• WHAT YOU HAVE TO DO
Scan the entries below line by line and state how many lines contain the string "ارزش", giving only the number.

[Records excerpted from a collection]
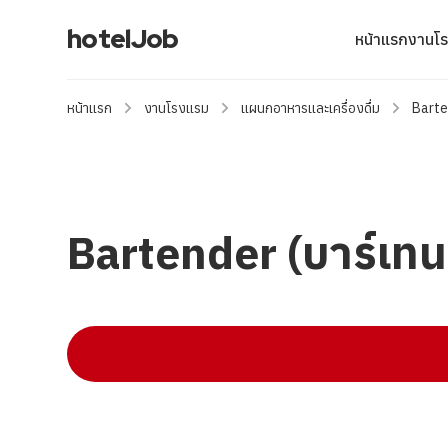
hotelJob
หน้าแรก
งานโ
หน้าแรก
งานโรงแรม
แผนกอาหารและเครื่องดื่ม
Barte
Bartender (บาร์เทน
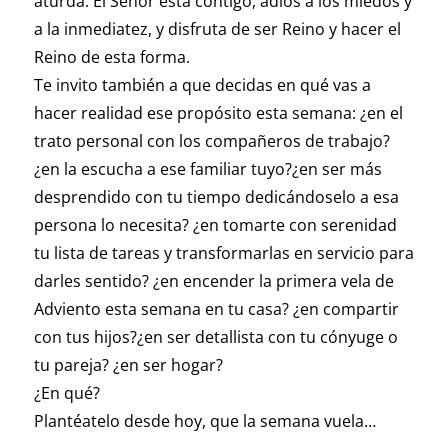
aturda. El Señor está contigo, adiós a los miedos y
a la inmediatez, y disfruta de ser Reino y hacer el
Reino de esta forma.
Te invito también a que decidas en qué vas a
hacer realidad ese propósito esta semana: ¿en el
trato personal con los compañeros de trabajo?
¿en la escucha a ese familiar tuyo?¿en ser más
desprendido con tu tiempo dedicándoselo a esa
persona lo necesita? ¿en tomarte con serenidad
tu lista de tareas y transformarlas en servicio para
darles sentido? ¿en encender la primera vela de
Adviento esta semana en tu casa? ¿en compartir
con tus hijos?¿en ser detallista con tu cónyuge o
tu pareja? ¿en ser hogar?
¿En qué?
Plantéatelo desde hoy, que la semana vuela…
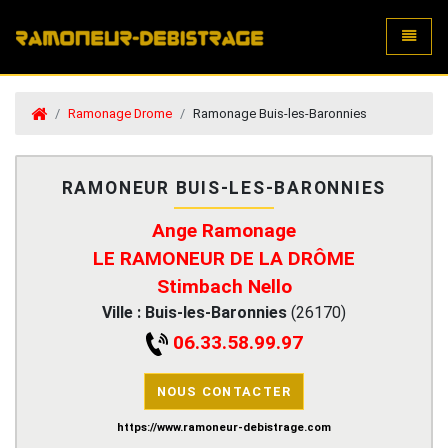
Toggle
Ramonage Drome
Ramonage Buis-les-Baronnies
RAMONEUR BUIS-LES-BARONNIES
Ange Ramonage
LE RAMONEUR DE LA DRÔME
Stimbach Nello
Ville :
Buis-les-Baronnies
(
26170
)
06.33.58.99.97
NOUS CONTACTER
https://www.ramoneur-debistrage.com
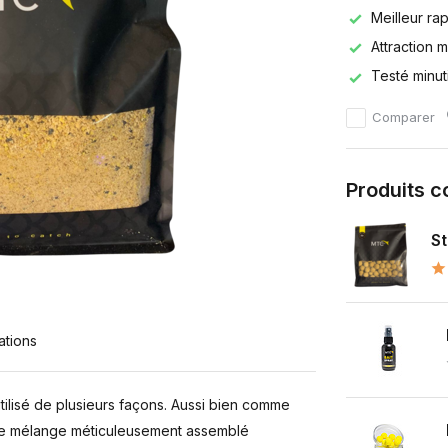
Meilleur rap
Attraction 
Testé minu
Comparer
Produits 
St
ations
tilisé de plusieurs façons. Aussi bien comme
 Ce mélange méticuleusement assemblé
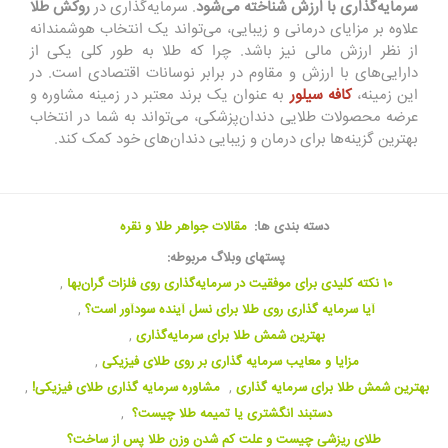
سرمایه‌گذاری با ارزش شناخته می‌شود
. سرمایه‌گذاری در
روکش طلا
علاوه بر مزایای درمانی و زیبایی، می‌تواند یک انتخاب هوشمندانه
از نظر ارزش مالی نیز باشد. چرا که طلا به طور کلی یکی از
دارایی‌های با ارزش و مقاوم در برابر نوسانات اقتصادی است. در
این زمینه،
کافه سیلور
به عنوان یک برند معتبر در زمینه مشاوره و
عرضه محصولات طلایی دندان‌پزشکی، می‌تواند به شما در انتخاب
بهترین گزینه‌ها برای درمان و زیبایی دندان‌های خود کمک کند.
دسته بندی ها:
مقالات جواهر طلا و نقره
پستهای وبلاگ مربوطه:
۱۰ نکته کلیدی برای موفقیت در سرمایه‌گذاری روی فلزات گران‌بها
,
آیا سرمایه گذاری روی طلا برای نسل آینده سودآور است؟
,
بهترین شمش طلا برای سرمایه‌گذاری
,
مزایا و معایب سرمایه گذاری بر روی طلای فیزیکی
,
بهترین شمش طلا برای سرمایه گذاری
,
مشاوره سرمایه گذاری طلای فیزیکی!
,
دستبند انگشتری یا تمیمه طلا چیست؟
,
طلای ریزشی چیست و علت کم شدن وزن طلا پس از ساخت؟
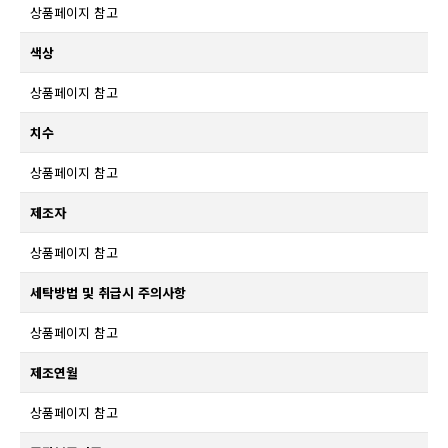
상품페이지 참고
색상
상품페이지 참고
치수
상품페이지 참고
제조자
상품페이지 참고
세탁방법 및 취급시 주의사항
상품페이지 참고
제조연월
상품페이지 참고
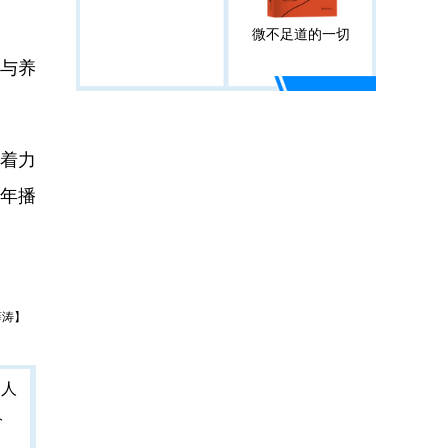
微不足道的一切
与养
着力
全年播
薛涛】
人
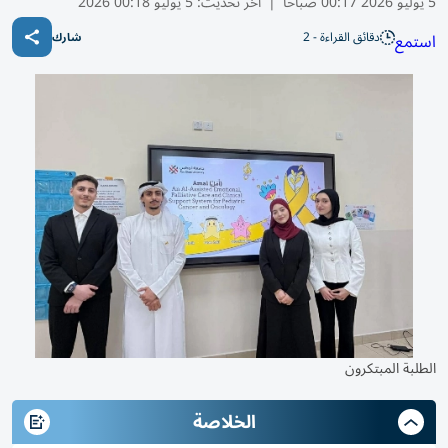
5 يوليو 2026 00:17 صباحًا
|
آخر تحديث:
5 يوليو 00:18 2026
دقائق القراءة - 2
استمع
شارك
الطلبة المبتكرون
الخلاصة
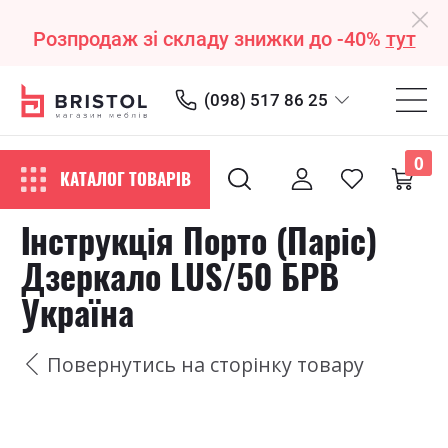
Розпродаж зі складу знижки до -40%
тут
(098) 517 86 25
0
КАТАЛОГ ТОВАРІВ
Інструкція Порто (Паріс)
Дзеркало LUS/50 БРВ
Україна
Повернутись на сторінку товару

• ANSWER TO THIS EXERCISE
3